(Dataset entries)

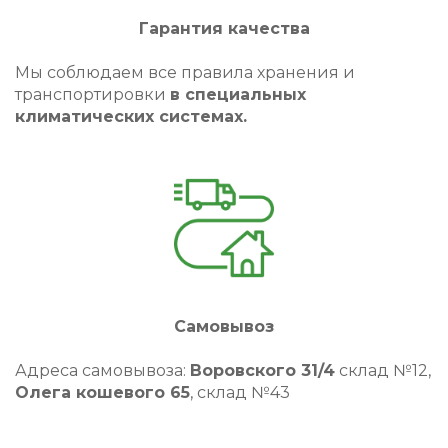
Гарантия качества
Мы соблюдаем все правила хранения и
транспортировки
в специальных
климатических системах.
Самовывоз
Адреса самовывоза:
Воровского 31/4
склад №12,
Олега кошевого 65
, склад №43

**PROBLEM DESCRIPTION**
Reproduce exactly what appears from the line containing "климатических системах." down to the final line of the data.

**TASK OUTPUT**
климатических системах.
Самовывоз
Адреса самовывоза:
Воровского 31/4
склад №12,
Олега кошевого 65
, склад №43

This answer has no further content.